Daily Bug check – system unresponsive – Improper use of Redis
preface
The daily Bug check series is a series of simple Bug check, here I will introduce some simple Bug check tips, and also accumulate material ^_^.
At the scene of the Bug
The system on the development response line loses response and receives frequent MarkAndSweep(Full GC) alarms. Then find the author to investigate.
Look at basic monitoring
The first thing, of course, is to look at our monitoring, find the IP address of the system that’s not responding, and look at our base monitoring.
Machine memory continues to rise. Since we are a Java system, the heap size is initially set to a maximum.
--XX:Xms2g -Xmx2g
Copy the code
So it looks like an out-of-heap memory leak. FullGC alarms are triggered only by objects in the heap associated with out-of-heap memory.
Look at application monitoring
The second step, of course, is to observe our application monitoring, here the author used CAT. By observing the corresponding application in Cat, it is easy to find that its ActiveThread presents an abnormal phenomenon, reaching more than 5000+, which is consistent with the memory rising curve.
jstack
Java application encountered too many threads phenomenon, first we consider jstack, Jstack out of the corresponding file. We less and find many threads stuck on the code stack below.
"Thread-1234
java.lang.Thread.State: WAITING (parking)
at sun.misc.Unsafe.park
......
at org.apache.commons.pool2.impl.LinkedBlockingQueue.takeFirst
......
at redis.clients.util.Pool.getResource
Copy the code
It is obvious that this code stack is not getting connections and thus jamming. As for why the card is not released for such a long time, it must be because the timeout period is not set. So are most threads stuck here? Let’s do some statistics here.
cat jstack.txt | grep 'prio=' | wc -l
======> 5648
cat jstack.txt | grep 'redis.clients.util.Pool.getResource'
======> 5242
Copy the code
As you can see, out of 5648 threads, 5242, or 92%, are stuck in Redis getResource.
Let’s look at the Redis case
Netstat anp | grep TCP 6379 0 0. 2:111, 6379:3.4.5.6 ESTABLISHED...Copy the code
There are five in total, and the connection status is ESTABLISHED and normal. So the maximum number of connections they configured is 5(because other threads are getting Redis resources).
Redis connection leaks
It is natural to assume that the Redis connection leaks, i.e. the application takes the Redis connection and does not return it. There are several possibilities for such a leak:
Case 1:
Situation 2:
Case 3:
Calling Redis is stuck. Exclude this case because other machines are fine.

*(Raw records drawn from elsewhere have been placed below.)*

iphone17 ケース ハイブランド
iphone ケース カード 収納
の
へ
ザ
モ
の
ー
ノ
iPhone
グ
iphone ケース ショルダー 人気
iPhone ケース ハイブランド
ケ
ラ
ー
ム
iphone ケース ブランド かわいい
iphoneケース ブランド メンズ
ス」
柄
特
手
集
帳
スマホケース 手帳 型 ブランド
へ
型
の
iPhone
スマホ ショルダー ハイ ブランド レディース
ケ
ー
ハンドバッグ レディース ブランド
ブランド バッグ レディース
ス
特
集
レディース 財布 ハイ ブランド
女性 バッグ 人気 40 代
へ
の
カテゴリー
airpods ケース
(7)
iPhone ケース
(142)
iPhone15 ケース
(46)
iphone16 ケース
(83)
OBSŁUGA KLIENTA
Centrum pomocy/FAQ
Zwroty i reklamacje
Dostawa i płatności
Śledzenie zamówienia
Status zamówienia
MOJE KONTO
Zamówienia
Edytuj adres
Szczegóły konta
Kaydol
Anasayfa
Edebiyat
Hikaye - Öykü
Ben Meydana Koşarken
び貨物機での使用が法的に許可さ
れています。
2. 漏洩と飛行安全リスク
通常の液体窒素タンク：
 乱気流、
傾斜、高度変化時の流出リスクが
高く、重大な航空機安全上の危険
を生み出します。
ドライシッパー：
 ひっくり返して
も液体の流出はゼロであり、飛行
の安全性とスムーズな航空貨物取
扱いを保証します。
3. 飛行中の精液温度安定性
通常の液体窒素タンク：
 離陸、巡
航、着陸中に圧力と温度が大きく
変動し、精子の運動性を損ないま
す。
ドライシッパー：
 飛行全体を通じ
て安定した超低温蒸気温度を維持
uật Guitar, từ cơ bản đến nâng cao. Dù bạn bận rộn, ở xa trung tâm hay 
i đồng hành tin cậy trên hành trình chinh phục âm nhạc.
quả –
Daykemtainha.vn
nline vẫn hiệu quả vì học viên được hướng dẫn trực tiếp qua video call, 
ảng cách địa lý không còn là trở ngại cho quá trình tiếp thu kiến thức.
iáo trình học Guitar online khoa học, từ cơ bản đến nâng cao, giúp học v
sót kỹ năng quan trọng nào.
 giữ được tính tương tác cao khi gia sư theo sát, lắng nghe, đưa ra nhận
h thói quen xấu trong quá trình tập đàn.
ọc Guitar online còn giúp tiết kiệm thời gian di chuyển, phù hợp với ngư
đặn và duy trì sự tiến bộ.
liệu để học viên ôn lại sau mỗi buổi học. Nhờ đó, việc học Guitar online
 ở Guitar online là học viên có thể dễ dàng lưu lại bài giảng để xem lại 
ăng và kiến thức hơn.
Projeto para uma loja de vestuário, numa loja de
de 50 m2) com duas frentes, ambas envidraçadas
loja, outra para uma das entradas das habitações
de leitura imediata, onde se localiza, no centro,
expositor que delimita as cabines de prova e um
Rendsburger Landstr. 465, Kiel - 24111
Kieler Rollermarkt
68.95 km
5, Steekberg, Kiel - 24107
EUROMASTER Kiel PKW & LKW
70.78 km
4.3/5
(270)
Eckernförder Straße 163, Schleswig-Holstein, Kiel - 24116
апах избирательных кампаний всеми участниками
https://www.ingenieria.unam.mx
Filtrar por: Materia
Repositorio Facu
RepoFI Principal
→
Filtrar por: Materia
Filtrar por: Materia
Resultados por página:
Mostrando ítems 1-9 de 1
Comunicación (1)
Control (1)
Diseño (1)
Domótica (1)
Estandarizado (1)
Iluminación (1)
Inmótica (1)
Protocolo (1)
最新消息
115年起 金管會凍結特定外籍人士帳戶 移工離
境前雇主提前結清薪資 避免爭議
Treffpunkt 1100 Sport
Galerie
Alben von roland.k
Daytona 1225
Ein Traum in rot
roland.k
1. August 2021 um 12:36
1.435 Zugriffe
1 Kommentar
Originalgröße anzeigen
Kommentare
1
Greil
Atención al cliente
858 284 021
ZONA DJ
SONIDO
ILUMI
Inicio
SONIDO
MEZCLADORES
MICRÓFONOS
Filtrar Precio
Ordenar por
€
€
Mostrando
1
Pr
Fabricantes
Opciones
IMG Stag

How to distinguish between
Let’s make a simple inference: in case 1, the RedisConn must be associated with Thread through memory accessibility analysis, and the association must be associated with some business operation entity (such as code Stack or business bean). So we just need to observe whether its association path in the heap is relevant to the business. If there is no association, it is basically determined to be case 2.
Accessibility analysis
We can dump application Memory using JMap, and then perform reachability Analysis using MAT(Memory Analysis Tool).
Find RedisConn first
Open dump file in MAT and run OQL:
Select * from redis. Clients. Jedis. Jedis (RedisConn entity class)Copy the code
Search for a bunch of Jedis classes, and then we execute
Path To GCRoots->with all references
Copy the code
You can see the following results:
redis.clients.jedis.Jedis
|->object
|->item
|->first
|->...
|->java.util.TimerThread
|->internalPool
Copy the code
Thus, our connections are held only by TimerThread and internalPool(the connection pool of Jedis itself). So we can tell that the high probability is case 2, which is forgetting to return the connection. Look at the business code:
Void lock(){conn = jedis.getResource() conn.setnx () // finally{returnResource()} or RedisTemplate}Copy the code
Finally, it is very simple, the business development after performing the setNx operation, forgot to return the connection. The connection leaks.
How to locate stuck code in case 1
So far, the problem has been solved. But in case one, how do we analyze it? Simple, if we find out which business thread owns jedis, we can find the thread number from the heap dump and then search the Jstack to find the code stack it is stuck on.
jmap:
redis.clients.jedis.Jedis
|->Thread-123
jstack:
Thread-123 prio=...
at xxx.xxx.xxx.blocked
Copy the code
conclusion
This is a very simple problem, once you know the pattern, it doesn’t take much trouble to check. Although the final check out is a very low-level code, but this analysis method is worth learning.